I've always loved finding all the best facts and research for argumentative work but I couldn't pursue that approach for this topic. Why? Because I've experienced the pattern in my relationship with God of how God defies logic.

God can't be contained to a definition or explanation. I liked the way I've heard one leader express that, "If you hear someone trying to explain to God as if he knows then he's a fool before he starts talking". That's a paradox within itself.

I've learned more recently to identify that the two sides of the paradox that you might wrestle with in understanding God are both true. That, yes, His hands are big and He knows exactly what to do to make you surrender but you'll also find no greater love than with Him because He has the biggest heart and knows what you need better than you do.

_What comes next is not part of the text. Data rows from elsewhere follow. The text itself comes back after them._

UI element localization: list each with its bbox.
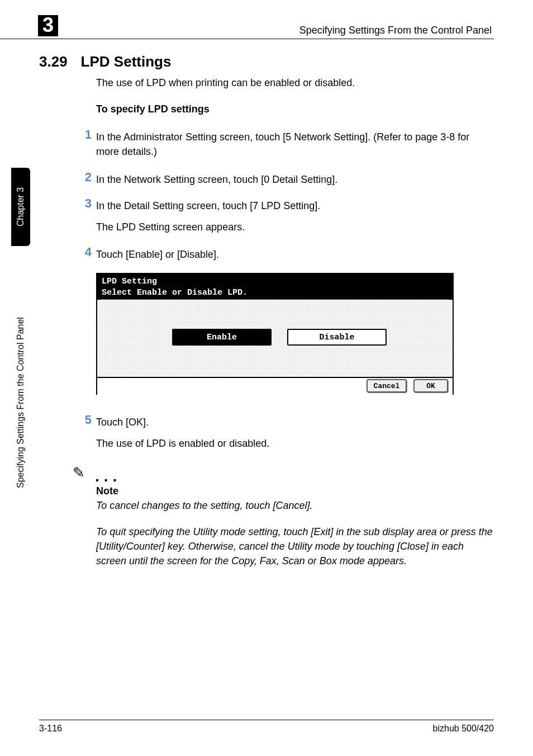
step-text: Touch [OK]. — [96, 415, 494, 429]
page-number: 3-116 — [39, 724, 62, 734]
cancel-button[interactable]: Cancel — [367, 379, 407, 393]
step-text: In the Detail Setting screen, touch [7 L… — [96, 199, 494, 213]
subheading: To specify LPD settings — [96, 103, 210, 115]
panel-body: Enable Disable — [97, 300, 453, 378]
panel-header: LPD Setting Select Enable or Disable LPD… — [97, 274, 453, 300]
note-icon: ✎ — [73, 464, 85, 481]
step-number: 5 — [77, 413, 92, 427]
disable-button[interactable]: Disable — [287, 329, 387, 346]
step-4: 4 Touch [Enable] or [Disable]. — [96, 247, 494, 262]
chapter-badge: 3 — [38, 15, 58, 36]
step-5: 5 Touch [OK]. The use of LPD is enabled … — [96, 415, 494, 451]
step-number: 4 — [77, 245, 92, 259]
side-label: Specifying Settings From the Control Pan… — [11, 257, 30, 548]
section-number: 3.29 — [39, 53, 68, 70]
panel-footer: Cancel OK — [97, 378, 453, 395]
note-text-1: To cancel changes to the setting, touch … — [96, 500, 494, 512]
running-title: Specifying Settings From the Control Pan… — [299, 25, 494, 36]
ok-button[interactable]: OK — [413, 379, 448, 393]
intro-text: The use of LPD when printing can be enab… — [96, 77, 355, 89]
step-number: 2 — [77, 170, 92, 185]
panel-subtitle: Select Enable or Disable LPD. — [102, 287, 448, 300]
side-chapter-tab: Chapter 3 — [11, 168, 30, 246]
section-title: LPD Settings — [81, 53, 172, 70]
step-text: Touch [Enable] or [Disable]. — [96, 247, 494, 262]
step-number: 3 — [77, 196, 92, 211]
page-footer: 3-116 bizhub 500/420 — [39, 720, 494, 734]
enable-button[interactable]: Enable — [172, 329, 272, 346]
note-text-2: To quit specifying the Utility mode sett… — [96, 525, 494, 568]
step-text: In the Network Setting screen, touch [0 … — [96, 172, 494, 187]
panel-title: LPD Setting — [102, 276, 448, 287]
step-3: 3 In the Detail Setting screen, touch [7… — [96, 199, 494, 234]
lpd-setting-screenshot: LPD Setting Select Enable or Disable LPD… — [96, 273, 454, 395]
step-subtext: The use of LPD is enabled or disabled. — [96, 436, 494, 451]
step-number: 1 — [77, 127, 92, 142]
note-dots-icon: ... — [95, 467, 121, 485]
product-name: bizhub 500/420 — [433, 724, 494, 734]
page-header: 3 Specifying Settings From the Control P… — [0, 17, 494, 39]
step-1: 1 In the Administrator Setting screen, t… — [96, 130, 494, 159]
section-heading: 3.29 LPD Settings — [39, 53, 171, 70]
note-label: Note — [96, 485, 118, 497]
step-subtext: The LPD Setting screen appears. — [96, 220, 494, 234]
step-text: In the Administrator Setting screen, tou… — [96, 130, 494, 159]
step-2: 2 In the Network Setting screen, touch [… — [96, 172, 494, 187]
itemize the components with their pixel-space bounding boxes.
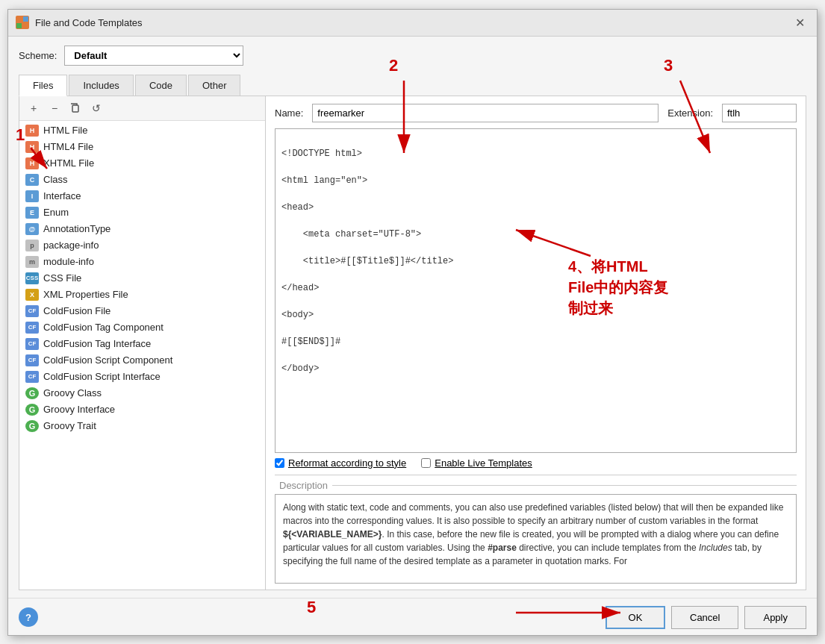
file-item-label: ColdFusion Tag Interface (43, 338, 151, 349)
file-item-label: HTML4 File (43, 141, 93, 152)
list-item[interactable]: CF ColdFusion Script Component (19, 352, 265, 369)
tab-files[interactable]: Files (19, 75, 67, 96)
file-item-label: Groovy Trait (43, 420, 96, 431)
scheme-label: Scheme: (19, 50, 57, 61)
xml-file-icon: X (25, 289, 39, 301)
copy-button[interactable] (66, 99, 85, 117)
apply-button[interactable]: Apply (744, 606, 806, 629)
list-item[interactable]: m module-info (19, 254, 265, 270)
close-button[interactable]: ✕ (791, 14, 809, 31)
file-item-label: ColdFusion Script Component (43, 354, 172, 366)
tab-other[interactable]: Other (188, 75, 241, 96)
list-item[interactable]: G Groovy Interface (19, 401, 265, 418)
html4-file-icon: H (25, 141, 39, 153)
reformat-checkbox-label[interactable]: Reformat according to style (275, 457, 406, 469)
reset-button[interactable]: ↺ (87, 99, 106, 117)
file-item-label: package-info (43, 240, 99, 251)
annotation-file-icon: @ (25, 223, 39, 235)
list-item[interactable]: CF ColdFusion File (19, 303, 265, 319)
help-button[interactable]: ? (19, 607, 38, 627)
list-item[interactable]: CF ColdFusion Tag Interface (19, 336, 265, 352)
list-item[interactable]: CSS CSS File (19, 270, 265, 287)
cf-tag-interface-icon: CF (25, 338, 39, 350)
remove-button[interactable]: − (45, 99, 64, 117)
file-list: H HTML File H HTML4 File H XHTML File C … (19, 121, 265, 590)
cf-script-interface-icon: CF (25, 371, 39, 383)
left-panel: + − ↺ H HTML File (19, 96, 266, 590)
file-item-label: Class (43, 174, 68, 185)
extension-label: Extension: (667, 107, 713, 119)
options-row: Reformat according to style Enable Live … (275, 457, 797, 469)
tabs-row: Files Includes Code Other (19, 75, 806, 96)
name-row: Name: Extension: (275, 104, 797, 122)
live-templates-checkbox-label[interactable]: Enable Live Templates (421, 457, 532, 469)
file-item-label: ColdFusion Script Interface (43, 371, 161, 382)
scheme-row: Scheme: Default Project (19, 46, 806, 66)
list-item[interactable]: H HTML File (19, 122, 265, 139)
interface-file-icon: I (25, 190, 39, 202)
list-item[interactable]: CF ColdFusion Script Interface (19, 369, 265, 385)
title-bar: File and Code Templates ✕ (8, 10, 817, 37)
file-item-label: CSS File (43, 272, 81, 284)
cf-script-component-icon: CF (25, 354, 39, 366)
enum-file-icon: E (25, 207, 39, 219)
groovy-class-icon: G (25, 387, 39, 399)
right-panel: Name: Extension: <!DOCTYPE html> <html l… (266, 96, 806, 590)
cf-tag-component-icon: CF (25, 322, 39, 334)
description-title: Description (275, 480, 332, 491)
list-item[interactable]: G Groovy Trait (19, 418, 265, 434)
list-item[interactable]: p package-info (19, 237, 265, 254)
file-item-label: XHTML File (43, 157, 94, 169)
file-item-label: AnnotationType (43, 223, 110, 234)
cancel-button[interactable]: Cancel (671, 606, 738, 629)
html-file-icon: H (25, 125, 39, 137)
svg-rect-0 (16, 16, 22, 22)
file-item-label: XML Properties File (43, 289, 128, 300)
dialog-title: File and Code Templates (35, 17, 143, 28)
app-icon (16, 16, 29, 29)
svg-rect-1 (23, 16, 28, 22)
add-button[interactable]: + (24, 99, 43, 117)
file-item-label: Groovy Interface (43, 404, 115, 415)
list-item[interactable]: X XML Properties File (19, 287, 265, 303)
file-item-label: Enum (43, 207, 69, 218)
file-item-label: HTML File (43, 125, 87, 136)
list-item[interactable]: CF ColdFusion Tag Component (19, 319, 265, 336)
live-templates-label: Enable Live Templates (435, 457, 532, 469)
extension-input[interactable] (722, 104, 797, 122)
class-file-icon: C (25, 174, 39, 186)
bottom-bar: ? OK Cancel Apply (8, 598, 817, 635)
css-file-icon: CSS (25, 272, 39, 284)
code-editor[interactable]: <!DOCTYPE html> <html lang="en"> <head> … (275, 128, 797, 453)
action-buttons: OK Cancel Apply (605, 606, 806, 629)
list-item[interactable]: C Class (19, 172, 265, 188)
file-item-label: ColdFusion Tag Component (43, 322, 164, 333)
list-item[interactable]: I Interface (19, 188, 265, 204)
groovy-interface-icon: G (25, 404, 39, 416)
list-item[interactable]: @ AnnotationType (19, 221, 265, 237)
list-item[interactable]: G Groovy Class (19, 385, 265, 401)
tab-includes[interactable]: Includes (69, 75, 133, 96)
svg-rect-3 (23, 23, 28, 28)
description-text: Along with static text, code and comment… (275, 494, 797, 584)
tab-code[interactable]: Code (135, 75, 187, 96)
xhtml-file-icon: H (25, 157, 39, 169)
name-input[interactable] (312, 104, 659, 122)
file-item-label: module-info (43, 256, 94, 267)
list-item[interactable]: H XHTML File (19, 155, 265, 172)
reformat-checkbox[interactable] (275, 458, 284, 468)
toolbar: + − ↺ (19, 96, 265, 121)
ok-button[interactable]: OK (605, 606, 665, 629)
list-item[interactable]: H HTML4 File (19, 139, 265, 155)
file-item-label: Groovy Class (43, 387, 102, 398)
live-templates-checkbox[interactable] (421, 458, 431, 468)
scheme-select[interactable]: Default Project (64, 46, 243, 66)
reformat-label: Reformat according to style (288, 457, 406, 469)
file-item-label: ColdFusion File (43, 305, 110, 316)
svg-rect-4 (72, 105, 78, 112)
cf-file-icon: CF (25, 305, 39, 317)
list-item[interactable]: E Enum (19, 204, 265, 221)
main-content: + − ↺ H HTML File (19, 96, 806, 590)
package-file-icon: p (25, 240, 39, 251)
description-section: Description Along with static text, code… (275, 475, 797, 584)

I think that accepting this paradox will differentiate between those that view politics religiously versus those that view it from 'what is God trying to do here'? The one that focuses on seeking 'what is God trying to do here?' would represent those with a relationship with God. This doesn't mean that referencing the laws of God exempts you from having a relationship but the love of God is the strength that sustains the relationship over the law. This is also a bit of a paradox because they're both important in Christianity.

There's the difference from seeing God as one-sided which is very prideful, limiting and incorrect compared to recognizing that His ways are higher than our ways and His thoughts are higher than our thoughts.

I believe that what we believe and how we see God will bring limitations or provision on how we can be used in God's plan for His kingdom on earth when it comes to the way the world is run.

God, our relationship with God and the law of God all have to be considered in the things we do as Christians.